Me too Christine! Thanks for sharing your thoughts on The Master of Suspense's final film. I have to admit that I discounted it when I watched it originally, and now you've got me wanting to go back and watch it again. Next week I'll be back with a regular Hitch on the Hump, but then we'll have another guest post, this time from Matt Suzaka of Chuck Norris Ate My Baby!


  1. Interesting. I feel like this is one I should save for some time down the line, after I watch more of the essential Hitch. I can see how a director's final film, made in almost a different era of filmmaking as when he came to such prominence, is going to be fascinating regardless of its quality--providing you know the director well enough.

  2. Nail on the head, Em.
    And thank you for allowing me to join in the fun!!! :)

  3. I watched this one immediately after a viewing of the Birds some time in the 80's. Even back then It struck me how different they were, yet you could totally tell they are both the works of the same director. I really enjoy the humor of Family Plot. And who could resist a movie with Karen Black in it!

  4. I've never seen Family Plot, but I think based off your review, I would've been disappointed if I watched it expecting the staples that Hitchcock brings to much of his work. I specifically love how he can mix snappy humor and suspense, without taking away from either one.

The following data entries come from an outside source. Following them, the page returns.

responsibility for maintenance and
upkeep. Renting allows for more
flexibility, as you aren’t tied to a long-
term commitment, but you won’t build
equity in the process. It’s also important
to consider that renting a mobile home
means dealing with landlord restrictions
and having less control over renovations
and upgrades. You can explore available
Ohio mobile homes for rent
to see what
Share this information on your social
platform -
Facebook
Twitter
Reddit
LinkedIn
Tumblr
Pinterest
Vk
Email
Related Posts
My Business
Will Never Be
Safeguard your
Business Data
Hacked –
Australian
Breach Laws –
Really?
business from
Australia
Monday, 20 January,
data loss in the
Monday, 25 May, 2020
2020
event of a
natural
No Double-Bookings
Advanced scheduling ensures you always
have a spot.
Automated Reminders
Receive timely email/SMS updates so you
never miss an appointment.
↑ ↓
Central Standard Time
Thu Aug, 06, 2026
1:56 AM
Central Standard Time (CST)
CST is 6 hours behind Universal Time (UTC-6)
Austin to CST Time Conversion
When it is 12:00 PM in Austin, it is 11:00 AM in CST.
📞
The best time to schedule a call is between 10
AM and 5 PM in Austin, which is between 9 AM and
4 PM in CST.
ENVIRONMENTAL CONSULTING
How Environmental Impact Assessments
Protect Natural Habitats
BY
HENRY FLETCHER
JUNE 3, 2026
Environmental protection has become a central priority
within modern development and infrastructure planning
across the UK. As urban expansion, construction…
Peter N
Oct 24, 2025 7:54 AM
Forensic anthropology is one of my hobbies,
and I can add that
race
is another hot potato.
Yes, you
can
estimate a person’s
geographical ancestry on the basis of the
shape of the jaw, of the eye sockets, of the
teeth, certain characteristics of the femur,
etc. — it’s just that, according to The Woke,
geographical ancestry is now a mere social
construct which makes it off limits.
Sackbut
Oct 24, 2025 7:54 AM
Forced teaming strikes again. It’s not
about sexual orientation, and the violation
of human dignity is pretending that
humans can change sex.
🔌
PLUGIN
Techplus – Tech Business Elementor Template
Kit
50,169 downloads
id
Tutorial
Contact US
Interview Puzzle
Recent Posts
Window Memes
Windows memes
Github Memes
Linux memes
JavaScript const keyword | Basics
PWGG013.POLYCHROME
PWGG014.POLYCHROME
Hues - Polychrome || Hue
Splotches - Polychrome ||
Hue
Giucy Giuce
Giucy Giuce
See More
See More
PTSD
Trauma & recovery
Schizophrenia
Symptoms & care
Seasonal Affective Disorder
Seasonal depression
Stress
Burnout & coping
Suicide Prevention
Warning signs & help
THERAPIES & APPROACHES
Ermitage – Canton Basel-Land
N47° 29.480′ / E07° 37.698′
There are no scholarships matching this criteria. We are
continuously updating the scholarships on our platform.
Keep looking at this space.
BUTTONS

    So now whenever I do get the chance to see this film, I will at least be a little more prepared, thus, maybe have a more open mind to it being a different film for him. Great review, Christine, and I hope you get the chance to finish that other 25% soon!

  5. I consider Hitchcock a god, so much so that ten of his movies are in my list of one hundred favorites of all time. As much as I worship Hitchcock I don't like anything he did after "Psycho" (and that includes the overrated "The Birds")- with the exception of the charming "Family Plot". Is "Family Plot" a masterpiece like my favorite Hitchcock: "Notorious" and "North by Northwest"? Of course not, but it is a thoroughly enjoyable thriller with some nice set pieces, lots of humor and Hitchcock's most huggable leading lady, Barbara Harris.